The World Bank has lowered its growth forecast for Russia for the current year to 1.5 percent. Only a few months ago she expected 1.8 percent. “With this, the Russian economy grows only half as fast as the global economy,” complains Valery Viktorivich Mironov, a professor at the Moscow School of Economics in conversation with Deutsche Welle.
This has political and psychological reasons, he says. Although the revenue from the oil export in 2018 was much higher than expected. However, the resulting additional revenue was reinvested only to a small extent. Companies as well as the state saved for economically difficult times, which obviously count on many in Russia.

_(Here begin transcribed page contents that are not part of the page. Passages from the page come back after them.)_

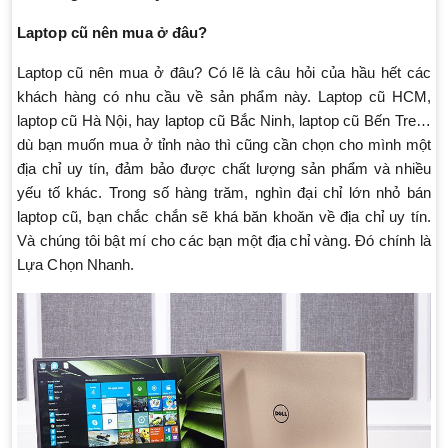
Laptop cũ nên mua ở đâu?
Laptop cũ nên mua ở đâu? Có lẽ là câu hỏi của hầu hết các
khách hàng có nhu cầu về sản phẩm này. Laptop cũ HCM,
laptop cũ Hà Nội, hay laptop cũ Bắc Ninh, laptop cũ Bến Tre…
dù bạn muốn mua ở tỉnh nào thì cũng cần chọn cho mình một
địa chỉ uy tín, đảm bảo được chất lượng sản phẩm và nhiều
yếu tố khác. Trong số hàng trăm, nghìn đại chỉ lớn nhỏ bán
laptop cũ, bạn chắc chắn sẽ khá băn khoăn về địa chỉ uy tín.
Và chúng tôi bật mí cho các bạn một địa chỉ vàng. Đó chính là
Lựa Chọn Nhanh.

Kremlin promotes protectionism
It is still unclear whether the US will continue to tighten the sanctions screw. The Kremlin promotes protectionist tendencies. The government ratio increases year by year. The development of a strong middle class is not progressing. The Russians have less money in their pockets as a result of the VAT increase and the pension reform – and spend less accordingly.
No wonder that the World Bank remains pessimistic for the coming years. By 2020 and 2021, the Moscow engine will hardly start. The World Bank expects growth below two percent. The forecasts of the Kremlin are much more optimistic. President Putin announced 20% growth in 2021. But the doubts remain.
Western investors more reserved
Even with Western investors. Although German companies want to invest over 626 million euros in the Russian economy in 2019 – and thus significantly more than last year. So at least a survey of the AHK among 168 German companies. But overall, the number of German companies in Russia is decreasing. Almost two out of three German companies believe that the Russian economy will stagnate in 2019. 41 percent are optimistic, pessimistically 23 percent of respondents look to the future. Wolfgang Büchele, chairman of the East Committee of the German Economy (Oaoev), puts it in a nutshell in Berlin: “Investors need a long-term stable environment”. That’s exactly what is lacking in Russia.
But there are also signs of hope. For example, the weak ruble favors exports, writes Valery Viktorivich Mironov. If the Kremlin succeeds in solving its political problems, Russia’s economy would grow significantly faster. But the Misnk process is stalling, negotiations with Japan over the future of the Kuril Islands are dragging on, and relations with the US are not in sight.
All these are indications that Russia’s economy will continue to grow slowly in the coming years.